His other littermate. This one did not make it.


----------



## RockRomantic (Apr 29, 2009)

oh what a sweetie he is!!! he's a beaut <3 if you ever tire of him let me know  :lol: 

poor littermate that didn't make it  r.i.p


----------



## Twinkie23 (Jun 14, 2010)

He is an amazing little boy. I just cannot wait to watch him grow.


----------



## new westie owner (Apr 30, 2010)

AWWWWWWWWWWWW :001_wub:


----------



## slbrown2108 (Sep 15, 2009)

awww how cute what a size are they teacup bred chi's


----------



## xpalaboyx (Jun 17, 2008)

Such sweet and so adorable little guy, and one of a kind cute face too... I wanna steal him and name him Robin!


----------



## catz4m8z (Aug 27, 2008)

Gorgeous! He is chubby isnt he??
Mind you my chi girl was that chubby when she was little. Now she looks like a mini whippet!


----------



## GSDlover4ever (Feb 21, 2009)

awwww when do you get him?

bet your all exited!


----------



## dexter (Nov 29, 2008)

slbrown2108 said:


> awww how cute what a size are they teacup bred chi's


Slb . not wanting to cause outcry., but no such thing as a teacup.


----------



## Darkstitch (Feb 17, 2010)

Awww how cute!  I've never seen a baby chi before


----------



## Twinkie23 (Jun 14, 2010)

He is fat. Chunky, chubby, whatever ya wanna call it. Hes a PIG. Very healthy appetite on this boy. lol. Plus hes fluffy, so it makes him look even bigger, lol. Hes got some short legs on him like his mama. 
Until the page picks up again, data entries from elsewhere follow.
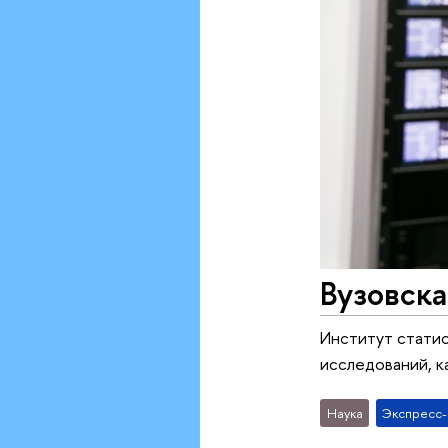
Вузовска
Институт стати
исследований, к
Наука
Экспресс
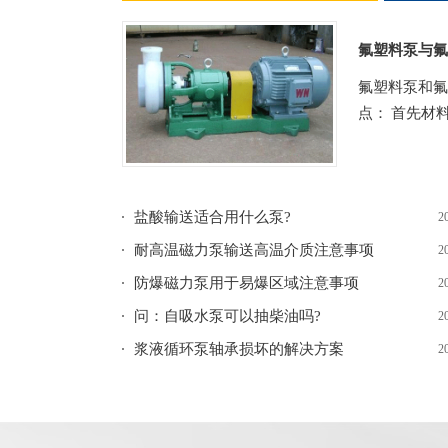
氟塑料泵与氟
氟塑料泵和氟
点： 首先材料
盐酸输送适合用什么泵?
2
耐高温磁力泵输送高温介质注意事项
2
防爆磁力泵用于易爆区域注意事项
2
问：自吸水泵可以抽柴油吗?
2
浆液循环泵轴承损坏的解决方案
2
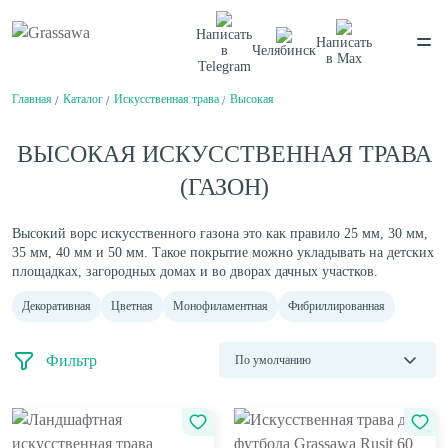
Написать
Написать
в
Челябинск
в
Max
Telegram
Главная
Каталог
Искусственная трава
Высокая
Спортивная
Декоративная
Цветная
Высокая
Монофиламентная
Фибриллированная
ВЫСОКАЯ ИСКУССТВЕННАЯ ТРАВА
Написать в
Telegram
Написать в
Max
Каталог
(ГАЗОН)
О компании
О компании
Высокий ворс искусственного газона это как правило 25 мм, 30 мм,
Балетный пол
Вакансии
Нам доверяют
Сценический линолеум
35 мм, 40 мм и 50 мм. Такое покрытие можно укладывать на детских
Проекты
площадках, загородных домах и во дворах дачных участков.
Сертификаты
Гарантии
Декоративная
Цветная
Монофиламентная
Фибриллированная
Отзывы
Спортивный паркет
Покупателям
Спортивный линолеум
Способы оплаты
Доставка
Фильтр
Обмен и возврат
Сотрудничество
Амортизаторы для спортивного паркета
Поставщикам
Плинтус для спортивного паркета
По умолчанию
Дизайнерам и архитекторам
Клей для искусственной травы
Проектировщикам
Клей для спортивного линолеума
Название (А - Я)
Монтаж
Контакты
Клей для спортивного паркета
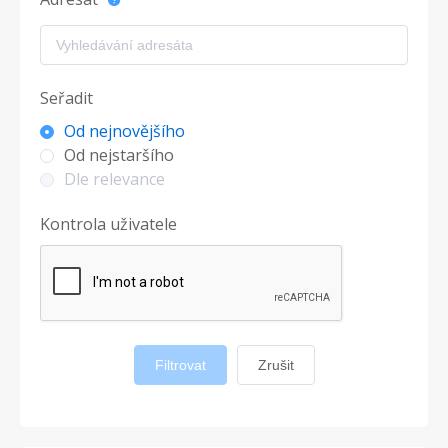
Seřadit
Od nejnovějšího
Od nejstaršího
Dle relevance
Kontrola uživatele
Filtrovat
Zrušit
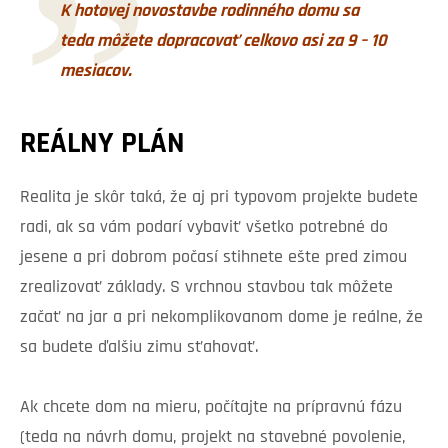
K hotovej novostavbe rodinného domu sa
teda môžete dopracovať celkovo asi za 9 – 10
mesiacov.
REÁLNY PLÁN
Realita je skôr taká, že aj pri typovom projekte budete
radi, ak sa vám podarí vybaviť všetko potrebné do
jesene a pri dobrom počasí stihnete ešte pred zimou
zrealizovať základy. S vrchnou stavbou tak môžete
začať na jar a pri nekomplikovanom dome je reálne, že
sa budete ďalšiu zimu sťahovať.
Ak chcete dom na mieru, počítajte na prípravnú fázu
(teda na návrh domu, projekt na stavebné povolenie,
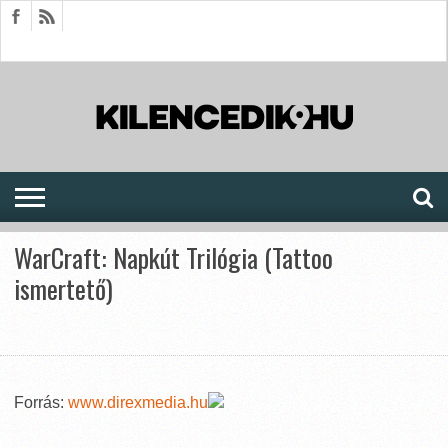
HÍREK
CIKKEK
MEGJELENÉSEK
AKTUÁLIS
SAJTÓARCHÍVUM
FÓRUM
SOROZATOK
WarCraft: Napkút Trilógia (Tattoo
ismertető)
Forrás:
www.direxmedia.hu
There is no such thing as a tea cup. Chihuahuas can be anywhere from 2 to 6 pounds, within breed standard. The sire is 3 pounds and the dam is 6. He should mature around 4 pounds. 

I melt every time I see him, hes so cute.


----------



## colliemerles (Nov 2, 2007)

he really is cute,

so sad the litter mate didnt make it.


----------